Le manque de précision dans les tests de toxicité des traitements anticancer résulterait en un sous dosage qui nuit à l’efficacité de ceux-ci.
Sommes-nous trop timorés dans le traitement des cancers ? C’est en tout cas ce que dénonce un courrier de l’Institut Curie, publiée dans le New England Journal of Medicine. Pour défendre position, l’équipe derrière le courrier explique avoir réalisé une analyse en détail de 51 essais précoces en cancérologie, et avoir observé que la toxicité de certains traitements peut parfois être surévaluée, ce qui provoque un sous-dosage qui rendent les traitements moins efficaces.
Cette précaution n’est pas inutile en soi : certaines composantes de traitements anticancéreux peuvent entraîner des effets indésirables plus ou moins sérieux chez certains malades. Pour un partir d’entre eux, ce risque est assez important : un risque de toxicité sévère 1 patient sur 5, voire des décès (entre 1 patient sur 100 et 1 patient sur 1000). C’est le cas par exemple d’une chimiothérapie à base de fluoropyrimidines, 5-fluorouracile dit 5-FU.
Aussi, son usage est depuis peu conditionné par un test de sensibilité préalable afin d’éviter tout risque d’intolérance. Les organismes de certains patients ne peuvent en effet pas éliminer correctement le produit. Or, il est utilisé en chimiothérapie depuis plus de soixante ans – il représente une composante pour le traitement de près de 90 000 patients chaque année en France (principalement pour des cancers du sein, ORL, ou du système digestif).
Afin d’en évaluer la toxicité, la plupart des médicaments sont testés chez l’animal sans un premier temps (la phase I), puis chez l’humain sain (phase II), et enfin l’humain malade (phase III). « Le développement de nouveaux médicaments passe par plusieurs étapes avant d’être commercialisés. Une des étapes les plus importantes est la première administration chez des patients, ce que l’on appelle les essais de phase I « first-inhuman », explique le Pr Christophe le Tourneau, chef du Département d’essais clinique précoces et d’innovation à l’institut Curie.

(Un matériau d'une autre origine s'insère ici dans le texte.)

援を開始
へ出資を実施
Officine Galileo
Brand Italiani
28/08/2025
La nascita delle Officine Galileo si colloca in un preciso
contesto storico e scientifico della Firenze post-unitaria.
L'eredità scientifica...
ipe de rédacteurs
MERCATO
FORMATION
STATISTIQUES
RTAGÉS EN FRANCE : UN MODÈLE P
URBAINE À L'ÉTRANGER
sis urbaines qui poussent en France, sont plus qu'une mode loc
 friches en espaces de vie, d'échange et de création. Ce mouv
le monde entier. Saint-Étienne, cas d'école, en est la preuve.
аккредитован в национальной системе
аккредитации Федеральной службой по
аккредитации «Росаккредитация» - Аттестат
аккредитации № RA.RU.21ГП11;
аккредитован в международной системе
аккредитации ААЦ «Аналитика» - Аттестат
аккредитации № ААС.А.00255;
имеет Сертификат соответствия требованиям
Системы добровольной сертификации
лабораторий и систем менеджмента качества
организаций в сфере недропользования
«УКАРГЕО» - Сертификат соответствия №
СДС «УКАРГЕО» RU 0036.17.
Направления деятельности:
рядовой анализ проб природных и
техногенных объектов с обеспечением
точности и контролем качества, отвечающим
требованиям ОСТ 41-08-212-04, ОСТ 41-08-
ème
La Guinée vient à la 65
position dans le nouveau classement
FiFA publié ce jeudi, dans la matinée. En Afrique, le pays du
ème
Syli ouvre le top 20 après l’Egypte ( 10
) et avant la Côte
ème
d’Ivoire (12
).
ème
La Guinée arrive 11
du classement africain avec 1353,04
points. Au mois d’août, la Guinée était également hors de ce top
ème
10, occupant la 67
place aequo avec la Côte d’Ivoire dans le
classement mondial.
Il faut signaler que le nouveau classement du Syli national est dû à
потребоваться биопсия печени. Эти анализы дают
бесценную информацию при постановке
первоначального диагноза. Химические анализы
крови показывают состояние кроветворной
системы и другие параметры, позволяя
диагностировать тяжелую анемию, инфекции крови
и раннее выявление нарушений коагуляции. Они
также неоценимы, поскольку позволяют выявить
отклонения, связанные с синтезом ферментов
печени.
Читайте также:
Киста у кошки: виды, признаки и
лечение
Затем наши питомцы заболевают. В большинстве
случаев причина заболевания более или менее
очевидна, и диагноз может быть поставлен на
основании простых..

Lors de cette phase, la dose du nouveau médicament va être augmentée progressivement afin de déterminer quelle est celle à retenir pour son développement futur. Si l’institut Curie ne remet absolument pas en cause cette pratique, il met en garde contre des mesures imprécises lors de ce tests. Si un excès de la substance dangereuse provoque des effets tragiques et rapidement visibles, il est également possible de les sous doser, notamment lorsque des symptômes y sont injustement liés.
« Evaluer les toxicités rapportées dans le bras placebo a permis d’évaluer les erreurs d’imputabilité, puisqu’en théorie les placebos ne sont pas toxiques », note le courrier. Un exercice qui a fait ressortir une surévaluation de 30% pour les toxicités graves et de 65% pour celle plus bénignes. « Il s’agit donc de déterminer avec précision ce que l’on appelle l’imputabilité des symptômes ou anomalies biologiques afin de déterminer s’ils sont liés ou non au médicament à l’étude » conclut le Pr le Tourneau.